◆ **EXTRACTED ENTRIES**:
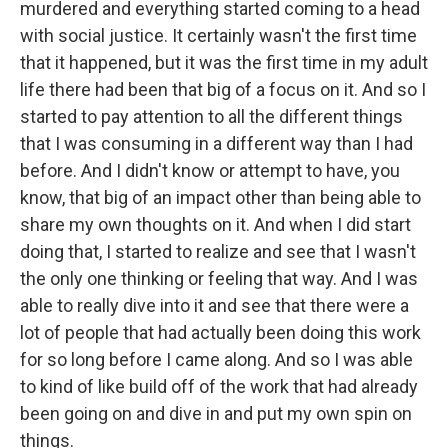
murdered and everything started coming to a head
with social justice. It certainly wasn't the first time
that it happened, but it was the first time in my adult
life there had been that big of a focus on it. And so I
started to pay attention to all the different things
that I was consuming in a different way than I had
before. And I didn't know or attempt to have, you
know, that big of an impact other than being able to
share my own thoughts on it. And when I did start
doing that, I started to realize and see that I wasn't
the only one thinking or feeling that way. And I was
able to really dive into it and see that there were a
lot of people that had actually been doing this work
for so long before I came along. And so I was able
to kind of like build off of the work that had already
been going on and dive in and put my own spin on
things.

◆ **REQUIREMENT**:
Please write the material out again exactly as shown above, minus any pictures.

◆ **SOLVED EXERCISE**:
murdered and everything started coming to a head
with social justice. It certainly wasn't the first time
that it happened, but it was the first time in my adult
life there had been that big of a focus on it. And so I
started to pay attention to all the different things
that I was consuming in a different way than I had
before. And I didn't know or attempt to have, you
know, that big of an impact other than being able to
share my own thoughts on it. And when I did start
doing that, I started to realize and see that I wasn't
the only one thinking or feeling that way. And I was
able to really dive into it and see that there were a
lot of people that had actually been doing this work
for so long before I came along. And so I was able
to kind of like build off of the work that had already
been going on and dive in and put my own spin on
things.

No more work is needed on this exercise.